# Jackall Giron and Spro BBZ 1



## ChadPro67 (Mar 24, 2009)

Hey was just wondering if anyone has used the Jackall Giron or the Spro BBZ 1 4" hard swimbaits? I was thinking of getting a couple of them and wanted to know if anyone has done any good with them. The youtube videos I saw of each of them looked like they both have an awesome action to them.
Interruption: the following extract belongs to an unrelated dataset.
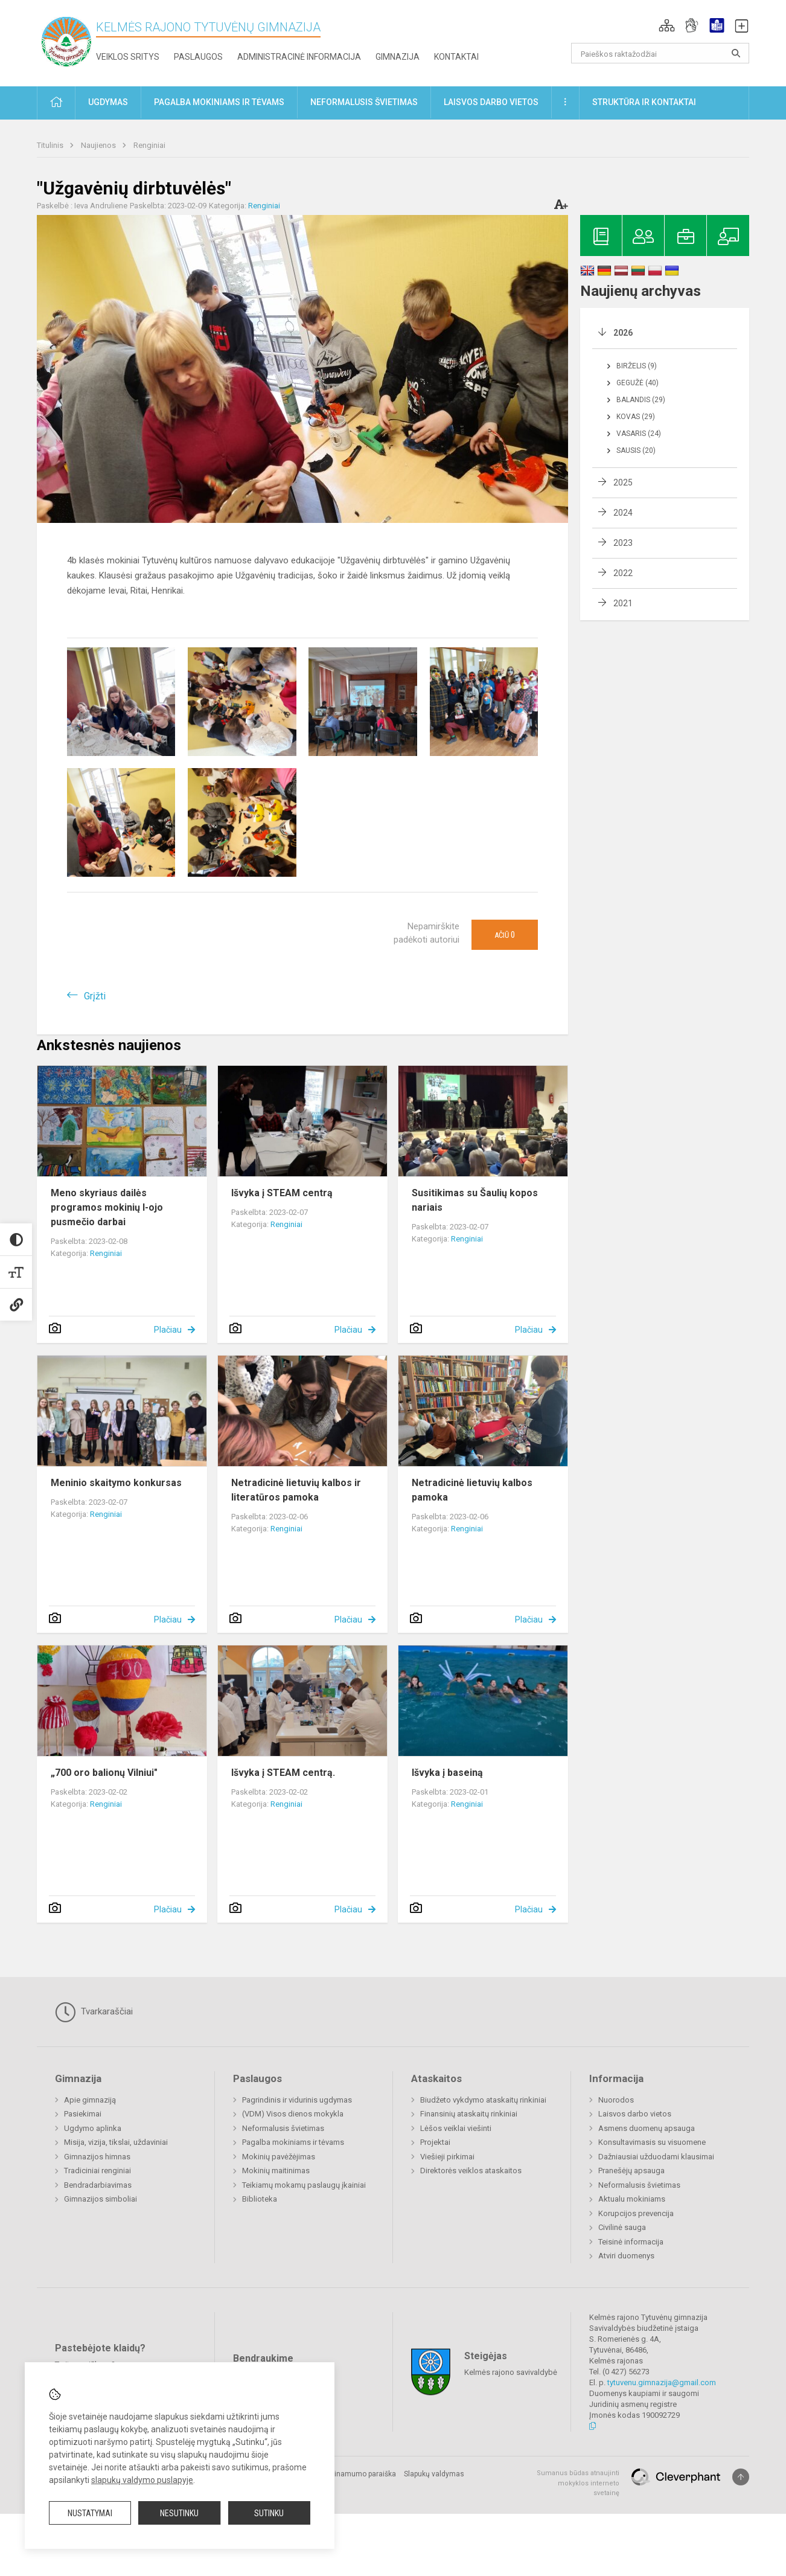  I want to click on Pasiekimai, so click(82, 2113).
Thanks, Chad


----------



## 614-bass (Jul 22, 2008)

i have a giron and its alright never caught a fish on it but ive never thrown it haha from what i have heard on other forums aka bassresource the spro is about the best swimbait in that size range


----------



## young-gun21 (Mar 14, 2006)

I can vouch for the BBZ's...they're amazing.


----------



## Bass_Hawg (Apr 12, 2004)

I have the Jackall and have caught many fish on it. It is a good swimbait. I have an extra one or 2 if you want to buy them. They are in good condition. Paint on them is still nice with a few scratches from normal fish wear and tear. Let me know.


----------



## ChadPro67 (Mar 24, 2009)

Thanks guys for the info, probably will pick up one each in the spring. Where do guys throw your swimbaits mostly? I try and parallel them down the bank or run them by grass and wood with the soft swimbaits i already have.


----------